BEGIN SOURCE MATERIAL

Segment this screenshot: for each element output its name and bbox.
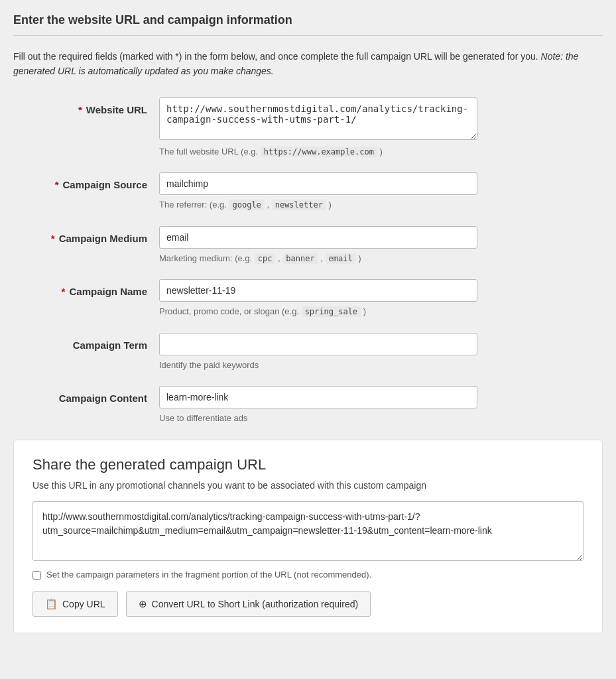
campaign-content-input[interactable] [159, 386, 477, 408]
fragment-checkbox-label[interactable]: Set the campaign parameters in the fragm… [46, 570, 371, 580]
campaign-source-row: * Campaign Source The referrer: (e.g. go… [13, 172, 603, 212]
page-description: Fill out the required fields (marked wit… [13, 49, 590, 79]
share-title: Share the generated campaign URL [32, 456, 584, 473]
campaign-content-row: Campaign Content Use to differentiate ad… [13, 386, 603, 425]
required-star-medium: * [51, 233, 55, 244]
campaign-term-row: Campaign Term Identify the paid keywords [13, 333, 603, 372]
campaign-source-hint: The referrer: (e.g. google , newsletter … [159, 198, 477, 212]
website-url-field-col: http://www.southernmostdigital.com/analy… [159, 97, 477, 158]
website-url-row: * Website URL http://www.southernmostdig… [13, 97, 603, 158]
campaign-term-label: Campaign Term [13, 333, 159, 351]
required-star-website: * [78, 104, 82, 115]
campaign-source-label: * Campaign Source [13, 172, 159, 190]
link-icon: ⊕ [139, 598, 147, 610]
share-box: Share the generated campaign URL Use thi… [13, 440, 603, 633]
convert-short-link-label: Convert URL to Short Link (authorization… [152, 599, 359, 609]
generated-url-textarea[interactable]: http://www.southernmostdigital.com/analy… [32, 501, 584, 561]
campaign-name-row: * Campaign Name Product, promo code, or … [13, 279, 603, 318]
action-button-row: 📋 Copy URL ⊕ Convert URL to Short Link (… [32, 591, 584, 617]
copy-url-button[interactable]: 📋 Copy URL [32, 591, 118, 617]
campaign-medium-label: * Campaign Medium [13, 226, 159, 244]
fragment-checkbox[interactable] [32, 571, 41, 580]
convert-short-link-button[interactable]: ⊕ Convert URL to Short Link (authorizati… [126, 591, 371, 617]
campaign-term-hint: Identify the paid keywords [159, 359, 477, 372]
campaign-name-label: * Campaign Name [13, 279, 159, 297]
website-url-input[interactable]: http://www.southernmostdigital.com/analy… [159, 97, 477, 140]
page-container: Enter the website URL and campaign infor… [13, 13, 603, 633]
copy-url-label: Copy URL [62, 599, 105, 609]
campaign-medium-row: * Campaign Medium Marketing medium: (e.g… [13, 226, 603, 265]
required-star-name: * [62, 286, 66, 297]
page-title: Enter the website URL and campaign infor… [13, 13, 603, 36]
campaign-term-input[interactable] [159, 333, 477, 355]
campaign-name-hint: Product, promo code, or slogan (e.g. spr… [159, 305, 477, 318]
campaign-source-field-col: The referrer: (e.g. google , newsletter … [159, 172, 477, 212]
campaign-form: * Website URL http://www.southernmostdig… [13, 97, 603, 425]
website-url-hint: The full website URL (e.g. https://www.e… [159, 145, 477, 158]
campaign-medium-hint: Marketing medium: (e.g. cpc , banner , e… [159, 252, 477, 265]
campaign-content-hint: Use to differentiate ads [159, 412, 477, 425]
campaign-medium-input[interactable] [159, 226, 477, 249]
campaign-medium-field-col: Marketing medium: (e.g. cpc , banner , e… [159, 226, 477, 265]
copy-icon: 📋 [45, 598, 58, 610]
campaign-name-input[interactable] [159, 279, 477, 302]
campaign-source-input[interactable] [159, 172, 477, 195]
campaign-term-field-col: Identify the paid keywords [159, 333, 477, 372]
share-description: Use this URL in any promotional channels… [32, 480, 584, 491]
website-url-label: * Website URL [13, 97, 159, 115]
campaign-content-field-col: Use to differentiate ads [159, 386, 477, 425]
fragment-checkbox-row: Set the campaign parameters in the fragm… [32, 570, 584, 580]
campaign-content-label: Campaign Content [13, 386, 159, 404]
required-star-source: * [55, 179, 59, 190]
campaign-name-field-col: Product, promo code, or slogan (e.g. spr… [159, 279, 477, 318]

END SOURCE MATERIAL

TRY IT
Repeat every entry exactly. Do not include the pictures.

RESPONSE TO THIS TASK
Segment this screenshot: for each element output its name and bbox.
campaign-content-input[interactable] [159, 386, 477, 408]
fragment-checkbox-label[interactable]: Set the campaign parameters in the fragm… [46, 570, 371, 580]
campaign-source-row: * Campaign Source The referrer: (e.g. go… [13, 172, 603, 212]
page-description: Fill out the required fields (marked wit… [13, 49, 590, 79]
share-title: Share the generated campaign URL [32, 456, 584, 473]
campaign-content-row: Campaign Content Use to differentiate ad… [13, 386, 603, 425]
required-star-medium: * [51, 233, 55, 244]
campaign-term-row: Campaign Term Identify the paid keywords [13, 333, 603, 372]
campaign-source-hint: The referrer: (e.g. google , newsletter … [159, 198, 477, 212]
website-url-field-col: http://www.southernmostdigital.com/analy… [159, 97, 477, 158]
website-url-row: * Website URL http://www.southernmostdig… [13, 97, 603, 158]
campaign-term-label: Campaign Term [13, 333, 159, 351]
required-star-website: * [78, 104, 82, 115]
campaign-source-label: * Campaign Source [13, 172, 159, 190]
link-icon: ⊕ [139, 598, 147, 610]
share-box: Share the generated campaign URL Use thi… [13, 440, 603, 633]
convert-short-link-label: Convert URL to Short Link (authorization… [152, 599, 359, 609]
generated-url-textarea[interactable]: http://www.southernmostdigital.com/analy… [32, 501, 584, 561]
campaign-name-row: * Campaign Name Product, promo code, or … [13, 279, 603, 318]
action-button-row: 📋 Copy URL ⊕ Convert URL to Short Link (… [32, 591, 584, 617]
copy-url-button[interactable]: 📋 Copy URL [32, 591, 118, 617]
campaign-medium-label: * Campaign Medium [13, 226, 159, 244]
fragment-checkbox[interactable] [32, 571, 41, 580]
convert-short-link-button[interactable]: ⊕ Convert URL to Short Link (authorizati… [126, 591, 371, 617]
campaign-term-hint: Identify the paid keywords [159, 359, 477, 372]
campaign-name-label: * Campaign Name [13, 279, 159, 297]
website-url-input[interactable]: http://www.southernmostdigital.com/analy… [159, 97, 477, 140]
page-container: Enter the website URL and campaign infor… [13, 13, 603, 633]
copy-url-label: Copy URL [62, 599, 105, 609]
campaign-medium-row: * Campaign Medium Marketing medium: (e.g… [13, 226, 603, 265]
required-star-name: * [62, 286, 66, 297]
page-title: Enter the website URL and campaign infor… [13, 13, 603, 36]
campaign-term-input[interactable] [159, 333, 477, 355]
campaign-name-hint: Product, promo code, or slogan (e.g. spr… [159, 305, 477, 318]
campaign-source-field-col: The referrer: (e.g. google , newsletter … [159, 172, 477, 212]
campaign-form: * Website URL http://www.southernmostdig… [13, 97, 603, 425]
website-url-hint: The full website URL (e.g. https://www.e… [159, 145, 477, 158]
campaign-medium-hint: Marketing medium: (e.g. cpc , banner , e… [159, 252, 477, 265]
campaign-content-hint: Use to differentiate ads [159, 412, 477, 425]
campaign-medium-input[interactable] [159, 226, 477, 249]
campaign-medium-field-col: Marketing medium: (e.g. cpc , banner , e… [159, 226, 477, 265]
copy-icon: 📋 [45, 598, 58, 610]
campaign-name-input[interactable] [159, 279, 477, 302]
campaign-source-input[interactable] [159, 172, 477, 195]
campaign-term-field-col: Identify the paid keywords [159, 333, 477, 372]
share-description: Use this URL in any promotional channels… [32, 480, 584, 491]
website-url-label: * Website URL [13, 97, 159, 115]
campaign-content-field-col: Use to differentiate ads [159, 386, 477, 425]
fragment-checkbox-row: Set the campaign parameters in the fragm… [32, 570, 584, 580]
campaign-content-label: Campaign Content [13, 386, 159, 404]
required-star-source: * [55, 179, 59, 190]
campaign-name-field-col: Product, promo code, or slogan (e.g. spr… [159, 279, 477, 318]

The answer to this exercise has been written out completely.